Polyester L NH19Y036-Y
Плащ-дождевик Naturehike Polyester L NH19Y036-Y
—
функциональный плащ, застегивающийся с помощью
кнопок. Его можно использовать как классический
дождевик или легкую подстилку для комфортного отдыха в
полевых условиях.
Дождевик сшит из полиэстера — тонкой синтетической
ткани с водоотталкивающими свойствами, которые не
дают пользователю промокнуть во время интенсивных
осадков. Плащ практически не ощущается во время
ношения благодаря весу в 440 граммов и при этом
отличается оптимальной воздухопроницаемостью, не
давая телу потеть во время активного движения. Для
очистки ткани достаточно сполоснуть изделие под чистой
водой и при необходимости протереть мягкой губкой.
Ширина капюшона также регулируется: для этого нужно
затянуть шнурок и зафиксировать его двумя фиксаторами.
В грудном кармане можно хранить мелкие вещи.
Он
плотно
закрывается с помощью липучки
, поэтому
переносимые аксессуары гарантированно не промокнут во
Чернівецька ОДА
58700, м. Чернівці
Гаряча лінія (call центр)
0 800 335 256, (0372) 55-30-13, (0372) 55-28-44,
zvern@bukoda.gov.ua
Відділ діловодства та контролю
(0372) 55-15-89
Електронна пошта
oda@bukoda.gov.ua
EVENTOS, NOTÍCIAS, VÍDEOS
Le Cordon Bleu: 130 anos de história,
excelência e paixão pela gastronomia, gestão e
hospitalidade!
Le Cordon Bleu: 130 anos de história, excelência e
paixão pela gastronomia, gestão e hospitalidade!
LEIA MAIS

------------------------------------------------------------

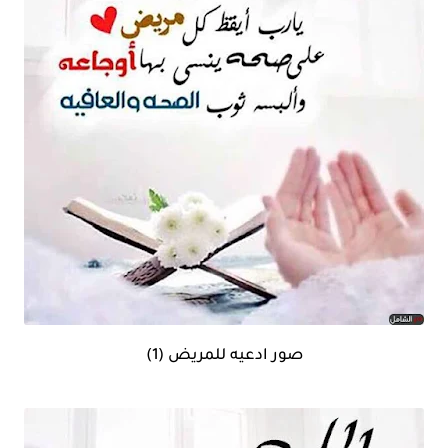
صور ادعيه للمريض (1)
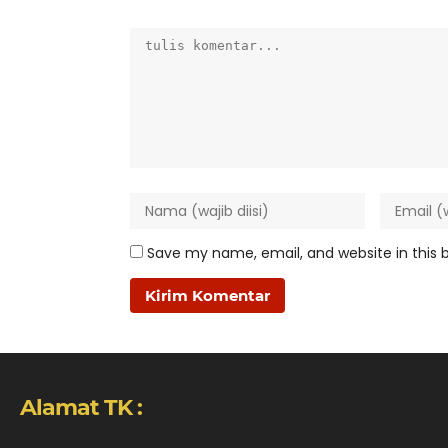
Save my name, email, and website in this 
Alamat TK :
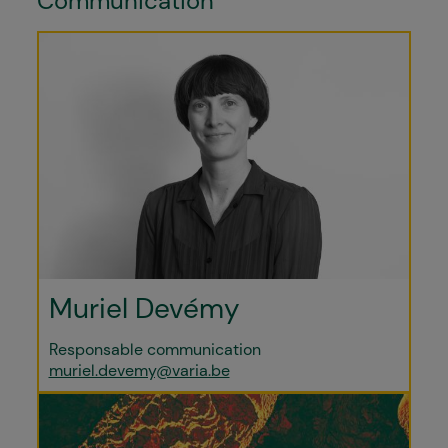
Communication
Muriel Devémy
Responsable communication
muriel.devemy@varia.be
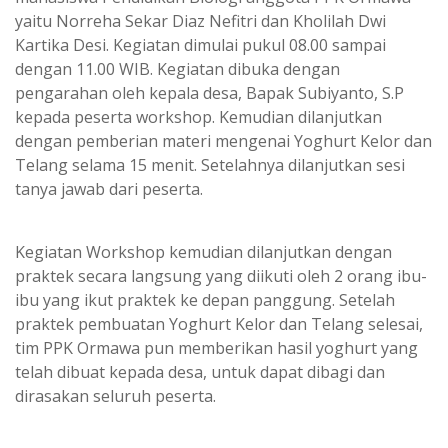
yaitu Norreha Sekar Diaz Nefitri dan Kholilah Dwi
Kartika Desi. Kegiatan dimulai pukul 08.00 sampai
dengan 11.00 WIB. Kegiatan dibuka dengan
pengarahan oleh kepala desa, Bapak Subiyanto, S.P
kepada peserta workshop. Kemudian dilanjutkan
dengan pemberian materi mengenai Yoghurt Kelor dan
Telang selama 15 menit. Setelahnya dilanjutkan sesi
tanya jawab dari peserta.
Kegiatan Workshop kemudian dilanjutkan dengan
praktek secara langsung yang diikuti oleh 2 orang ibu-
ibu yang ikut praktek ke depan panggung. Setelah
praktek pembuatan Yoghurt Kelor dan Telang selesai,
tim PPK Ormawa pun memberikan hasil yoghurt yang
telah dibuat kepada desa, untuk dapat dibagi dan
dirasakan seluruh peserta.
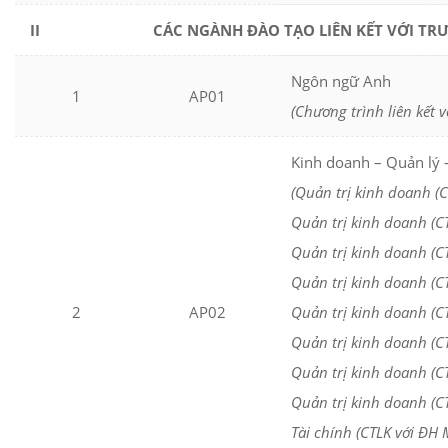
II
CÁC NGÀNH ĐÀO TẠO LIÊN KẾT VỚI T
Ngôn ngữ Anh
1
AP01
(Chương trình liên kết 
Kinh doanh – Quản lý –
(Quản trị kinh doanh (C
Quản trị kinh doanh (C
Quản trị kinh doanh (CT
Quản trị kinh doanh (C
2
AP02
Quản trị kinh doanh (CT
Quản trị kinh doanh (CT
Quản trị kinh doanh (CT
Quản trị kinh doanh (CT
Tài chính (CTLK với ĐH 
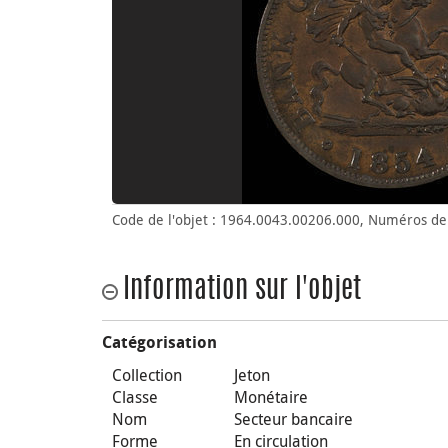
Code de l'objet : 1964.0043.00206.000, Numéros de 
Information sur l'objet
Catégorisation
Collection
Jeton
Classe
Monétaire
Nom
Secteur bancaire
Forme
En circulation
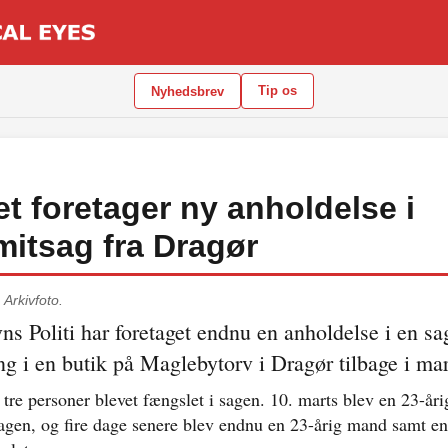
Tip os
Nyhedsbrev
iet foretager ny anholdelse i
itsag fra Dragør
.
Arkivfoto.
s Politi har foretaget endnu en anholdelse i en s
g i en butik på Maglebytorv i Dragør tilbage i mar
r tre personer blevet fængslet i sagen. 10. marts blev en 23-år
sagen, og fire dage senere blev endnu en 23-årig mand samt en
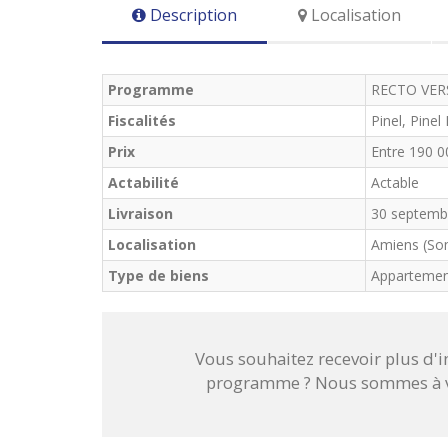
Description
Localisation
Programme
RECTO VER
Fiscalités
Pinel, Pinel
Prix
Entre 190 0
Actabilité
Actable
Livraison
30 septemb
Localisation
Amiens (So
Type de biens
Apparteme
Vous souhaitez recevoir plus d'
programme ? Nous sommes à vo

------------------------------------------------------------

If a line in the records above includes the string "dilanjutkan", copy it.

kepada peserta workshop. Kemudian dilanjutkan
Telang selama 15 menit. Setelahnya dilanjutkan sesi
Kegiatan Workshop kemudian dilanjutkan dengan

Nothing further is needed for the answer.